0

Context:

I've got Python processes running on the same container and I want to be able to share a read-only key-value object between them.

I'm aware I could use something like Redis to share that info, but I'm looking for optimal solution in regards to latency as well as memory usage.

My idea was to generate a binary object on disk and open that file using mmap

Question: That brings me to my question, is there a binary format or library that would load a read-only file in ram an offer a dictionary interface, without the need to deserialize the file content? This way I could mmap the file in every process, all process would be re-using the same RAM for that file and I would be able to access the file's content with a dict-like interface?

I'm looking a file/object format for dictionaries, similar to what Parquet is to columnar storage, that could be consumed in read-only mode by python.

Damien
  • 1,944
  • 2
  • 18
  • 21
  • If it's read-only, why not just read once into a `dict` before forking to all processes in a way that they will have access to the referenced `dict`? Really though your approach has certain issues, [please refer to comments attached to the question of this thread](https://stackoverflow.com/questions/26449645/proper-mmap-use-python). – metatoaster Feb 21 '23 at 02:43
  • @metatoaster. This will work on Unix, but not on Mac.

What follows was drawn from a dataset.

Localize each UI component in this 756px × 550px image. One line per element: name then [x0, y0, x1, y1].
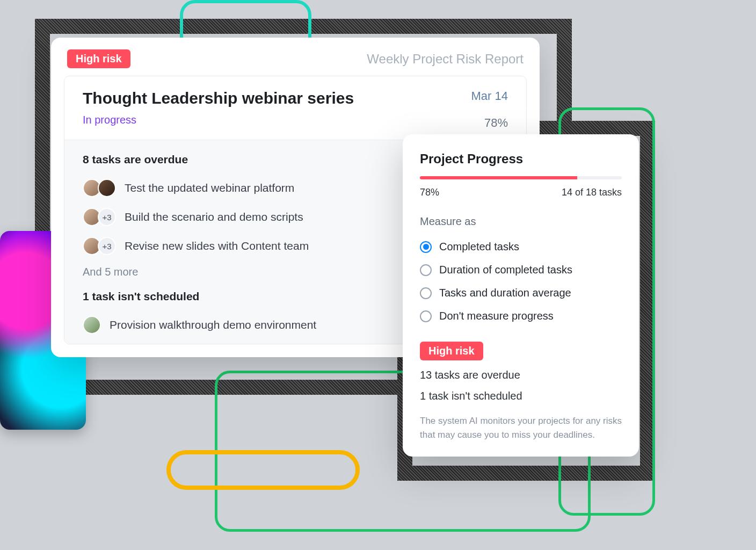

Unix uses fork() to create new processes, but Mac creates a new process. – Frank Yellin Feb 21 '23 at 03:03
  • 1
    @FrankYellin OP didn't specify Mac, though if OP really do want to share the same memory across process they might also want to consider [`multiprocessing.shared_memory`](https://docs.python.org/3/library/multiprocessing.shared_memory.html) instead. – metatoaster Feb 21 '23 at 03:09
  • Good idea @metatoaster. What limits me right now is that my processes are launched by gunicorn, so unless I fork the code and can’t the logic there. Also I mentioned the data would be immutable, but I was thinking a loading a new file every hour with the most up to date info. – Damien Feb 21 '23 at 03:11
  • 1
    Well, if `gunicorn` is already being used to launch _new_ Python processes, [this discussion](https://stackoverflow.com/questions/27240278/sharing-memory-in-gunicorn) (and all the linked threads on the side-bar) may be more relevant - you may consider having a dedicated process that will provide the data, but that's kind of replicating redis... – metatoaster Feb 21 '23 at 03:17
  • I tried to clarify the question. I'm really looking for a binary file/object storage for dictionaries/Map with a python interface. – Damien Feb 21 '23 at 13:26
  • you should use a sqlite file instead and connect to it using a regular sql client from all processes – Asad Awadia Feb 28 '23 at 03:50
  • If I understand you suggesting @AsadAwadia, you are suggesting to load the sqlite DB using https://www.sqlite.org/mmap.html to get RAM speed with no disk access ? – Damien Mar 14 '23 at 14:04
  • No. I am saying you don't need mmap at all. Just use sqlite and it will be more than sufficient for your needs. If it is not then ping me again and we can go from there – Asad Awadia Mar 15 '23 at 15:29

1 Answers1

0

If the size of the file is small - in every process slurp it into memory

Else use sqlite

My idea was to generate a binary object on disk and open that file using mmap

You should not be using mmap

Asad Awadia
  • 1,417
  • 2
  • 9
  • 15